Usage
#####
General
-------
.. program:: pygount
Run and specify the folder to analyze recursively, for example:
.. code-block:: bash
$ pygount ~/development/sometool
If you omit the folder, the current folder of your shell is used as starting
point. Apart from folders you can also specify single files and shell patterns
(using ``?``, ``*`` and ranges like ``[a-z]``).
Certain files and folders are automatically excluded from the analysis:
* files starting with dot (``.``) or ending in tilda (``~``)
* folders starting with dot (``.``) or named ``_svn``.
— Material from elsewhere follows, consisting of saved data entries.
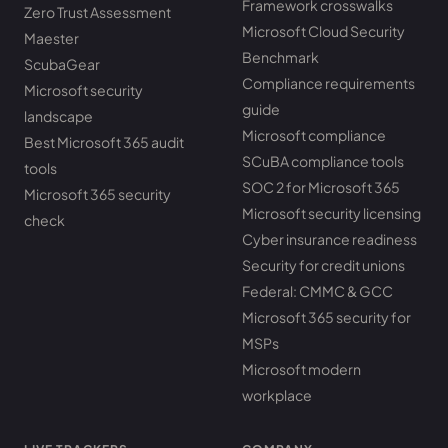
Framework crosswalks
Zero Trust Assessment
Microsoft Cloud Security
Maester
Benchmark
ScubaGear
Compliance requirements
Microsoft security
guide
landscape
Microsoft compliance
Best Microsoft 365 audit
SCuBA compliance tools
tools
SOC 2 for Microsoft 365
Microsoft 365 security
Microsoft security licensing
check
Cyber insurance readiness
Security for credit unions
Federal: CMMC & GCC
Microsoft 365 security for
MSPs
Microsoft modern
workplace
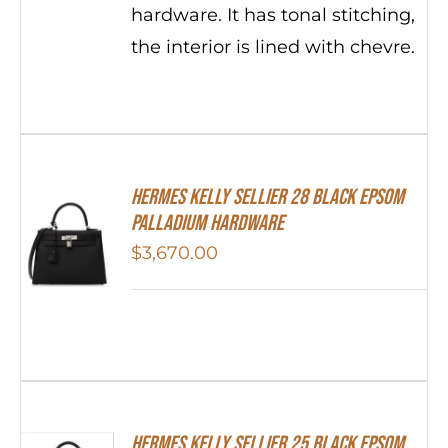
hardware. It has tonal stitching,
the interior is lined with chevre.
Hermes Kelly Sellier 28 Black Epsom
Palladium Hardware
$
3,670.00
Hermes Kelly Sellier 25 Black Epsom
.. option:: --folders-to-skip LIST
.. option:: --names-to-skip LIST
To specify alternative patterns, use ``--folders-to-skip`` and
``--names-to-skip``. Both take a comma separated list of patterns, see below
on the pattern syntax. To for example also prevent folders starting with two
underscores (``_``) from being analyzed, specify
``--folders-to-skip=[...],__*``.
.. option:: --suffix LIST
To limit the analysis on certain file types, you can specify a comma separated
list of suffixes to take into account, for example ``--suffix=py,sql,xml``.
.. option:: --out FILE
By default the result of the analysis are written to the standard output. To
redirect the output to a file, use for example ``--out=counts.txt``.
To explicitly redirect to the standard output specify ``--out=STDOUT``.
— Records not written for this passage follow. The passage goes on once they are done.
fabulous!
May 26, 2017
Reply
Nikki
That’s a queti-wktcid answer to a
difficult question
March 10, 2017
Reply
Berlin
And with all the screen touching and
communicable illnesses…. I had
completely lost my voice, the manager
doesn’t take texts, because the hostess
.. option:: --format FORMAT
By default the result of the analysis are written to the standard output in a
format similar to sloccount. To redirect the output to a file, use e.g.
``--out=counts.txt``. To change the format to an XML file similar to cloc, use
``--format=cloc-xml``.
To just get a quick grasp of the languages used in a project and their
respective importance use ``--format=summary`` which provides a language
overview and a sum total. For example pygount's summary looks like this::
Language Files % Code % Comment %
---------------- ----- ------ ---- ------ ------- ------
Python 19 51.35 1924 72.99 322 86.10
reStructuredText 7 18.92 332 12.59 7 1.87
markdown 3 8.11 327 12.41 1 0.27
Batchfile 1 2.70 24 0.91 1 0.27
YAML 1 2.70 11 0.42 2 0.53
Makefile 1 2.70 9 0.34 7 1.87
INI 1 2.70 5 0.19 0 0.00
TOML 1 2.70 4 0.15 0 0.00
Text 3 8.11 0 0.00 34 9.09
---------------- ----- ------ ---- ------ ------- ------
Sum total 37 2636 374
The summary output is designed for human readers and the column widths adjust
to the data.
For further processing the results of pygount, ``--format=json`` should be the
easiest to deal with. For more information see :doc:`json`.
Remote repositories
-------------------
Additionally to local files, pygount can analyze remote git repositories:
.. code-block:: bash
$ pygount https://github.com/roskakori/pygount.git
In the background, this creates a shallow clone of the repository in a
temporary folder that after the analysis is is removed automatically.
Therefore you need to have at read access to the repository.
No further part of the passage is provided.